Trial failure forces Xenova cutbacks

Xenova has halted phase III clinical trials of its lead product after an independent safety committee confirmed safety fears about the drug.

Trials of Tariquidar as an adjunct treatment for non-small-cell-lung cancer (NSCLC) were suspended earlier this year to allow the Data Safety Monitoring Committee to investigate concerns over the drug's toxicity.

Scrapping the trials led to a 50% drop in Xenova's share price and will continue to have further knock-on effects as the company seeks to cut back its running costs.

Chief Executive David Oxlade said: "Xenova's has decided to take immediate steps to substantially reduce operating costs.

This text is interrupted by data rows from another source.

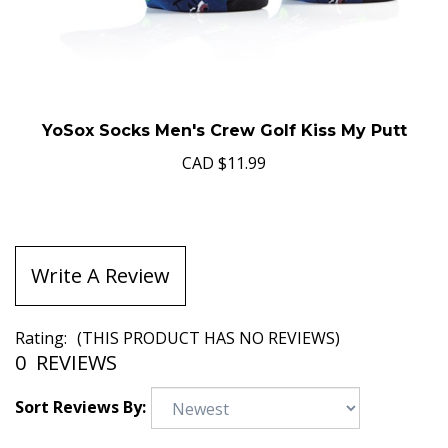
YoSox Socks Men's Crew Golf Kiss My Putt
CAD
$11.99
Write A Review
Rating:
(THIS PRODUCT HAS NO REVIEWS)
0
REVIEWS
Sort Reviews By:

This will include a reduction in headcount as well as further programme prioritisation".

Xenova has been relying on Tariquidar to bring in milestone and licensing payments from QLT, the company's US partner, but its failure means Xenova had just one year's worth of cash reserves before it announced the cost-cutting.

The company will continue trials of the drug for use in chemorefractory breast cancer, but NSCLC was to be its primary indication as a combination treatment with first-line chemotherapy.

Tariquidar had been hailed as a potential breakthrough for the treatment of NSCLC when all other treatments have failed and was predicted to reach peak year sales of $500 million a year.

After being granted a fast-track review by the FDA last year, Xenova had expected Tariquidar to come to market in 2005.

The company will now focus on its other clinical programmes, which include vaccines for cervical cancer and cocaine addiction.